1 Tidymodels

By now, we have looked at broom (tidy, glance, augment), rsample (splitting data), parsnip (specifying models), and yardstick (evaluating models).

1.1 Workflows

We are now going to look at starting to put together all the pieces into a coherent workflow, similar to how you might chain mutate/group by/summarize/left join/etc in tidyverse as one step.

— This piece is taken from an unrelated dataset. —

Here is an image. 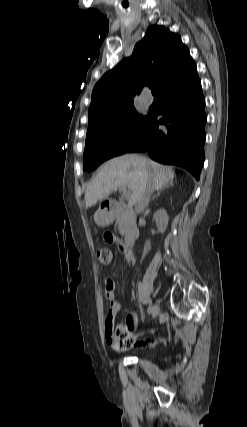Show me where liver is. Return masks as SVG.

We are continuing to build our modeling pipeline.

Figure 1.3:

Now let’s introduce the model workflow. We won’t really see the benefit of using this until we start using a lot of different models.

lm_model <- 
  linear_reg() %>% 
  set_engine("lm")

lm_wflow <- 
  workflow() %>% 
  add_model(lm_model)

data(ames)

ames <- ames %>% mutate(Sale_Price = log10(Sale_Price))

set.seed(123)
ames_split <- initial_split(ames, prop = 0.80, strata = Sale_Price)
ames_train <- training(ames_split)
ames_test  <- testing(ames_split)

lm_wflow <- 
  workflow() %>% 
  add_model(lm_model) %>% 
  add_formula(Sale_Price ~ Longitude + Latitude)

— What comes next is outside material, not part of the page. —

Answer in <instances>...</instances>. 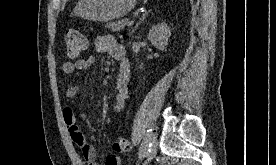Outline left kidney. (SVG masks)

lm_fit <- fit(lm_wflow, ames_train)

1.2 Recipies

A recipe is also an object that defines a series of steps for data processing. Unlike the formula method inside a modeling function, the recipe defines the steps without immediately executing them; it is only a specification of what should be done. ~ Sec 8.1

Here’s the example from the textbook:

simple_ames <- 
  recipe(Sale_Price ~ Neighborhood + Gr_Liv_Area + Year_Built + Bldg_Type,
         data = ames_train) %>% #data is used here for column types only
  step_log(Gr_Liv_Area, base = 10) %>% 
  step_dummy(all_nominal_predictors())
simple_ames

simple_ames %>% prep() %>% bake(ames_train)

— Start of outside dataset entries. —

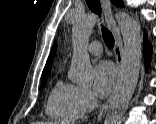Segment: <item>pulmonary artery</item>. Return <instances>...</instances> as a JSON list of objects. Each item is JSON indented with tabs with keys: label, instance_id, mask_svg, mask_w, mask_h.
Returning <instances> with one entry per match:
<instances>
[{
	"label": "pulmonary artery",
	"instance_id": "e3ab8cb5",
	"mask_svg": "<svg viewBox=\"0 0 156 124\" xmlns=\"http://www.w3.org/2000/svg\"><path fill=\"white\" fill-rule=\"evenodd\" d=\"M87 50L92 55H100L102 53V44L99 41H92Z\"/></svg>",
	"mask_w": 156,
	"mask_h": 124
}]
</instances>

Another key point from 8.3, all preprocessing/feature engineering steps only use the training data. Otherwise, your model might utilize information leakage and lead to overfitting.

There’s a ton of different recipe steps

Let’s go back and look at the divvy data and see how we could use a recipe for data processing. Recall the example from class…

Key steps:

  1. Process recipe using training data
  2. Apply recipe using training data
  3. Apply recipe to testing
divvy_data <- read_csv('https://github.com/erhla/pa470spring2022/raw/main/static/lectures/week_3_data.csv')

grouped <- rsample::initial_split(divvy_data)
train <- training(grouped)
test  <- testing(grouped)


lm_model <-
  parsnip::linear_reg() %>%
  set_engine("lm") %>%
  set_mode('regression')

divvy_rec <- recipe(rides ~ ., data=train)

divvy_rec

divvy_rec <- recipe(rides ~ solar_rad + started_hour +
           temp + wind + interval_rain + avg_speed, data=train) %>%
  step_mutate(hour = factor(hour(started_hour))) %>%
  step_date(started_hour, features=c("dow", "month")) %>%
  step_holiday(started_hour, holidays = timeDate::listHolidays("US"),
               keep_original_cols = FALSE) %>%
  step_dummy(all_nominal_predictors())

#divvy_rec %>% prep() %>% bake(test) %>% view()

divvy_workflow <-
  workflow() %>%
  add_model(lm_model) %>%
  add_recipe(divvy_rec)

divvy_workflow
## ══ Workflow ════════════════════════════════════════════════════════════════════
## Preprocessor: Recipe
## Model: linear_reg()
## 
## ── Preprocessor ────────────────────────────────────────────────────────────────
## 4 Recipe Steps
## 
## • step_mutate()
## • step_date()
## • step_holiday()
## • step_dummy()
## 
## ── Model ───────────────────────────────────────────────────────────────────────
## Linear Regression Model Specification (regression)
## 
## Computational engine: lm
divvy_fit <- divvy_workflow %>%
  fit(data=train)

divvy_fit %>% tidy() %>% view()

divvy_preds <- 
  augment(divvy_fit, test)

Recall that our simple model had a MAPE of 136 and a RMSE of 352.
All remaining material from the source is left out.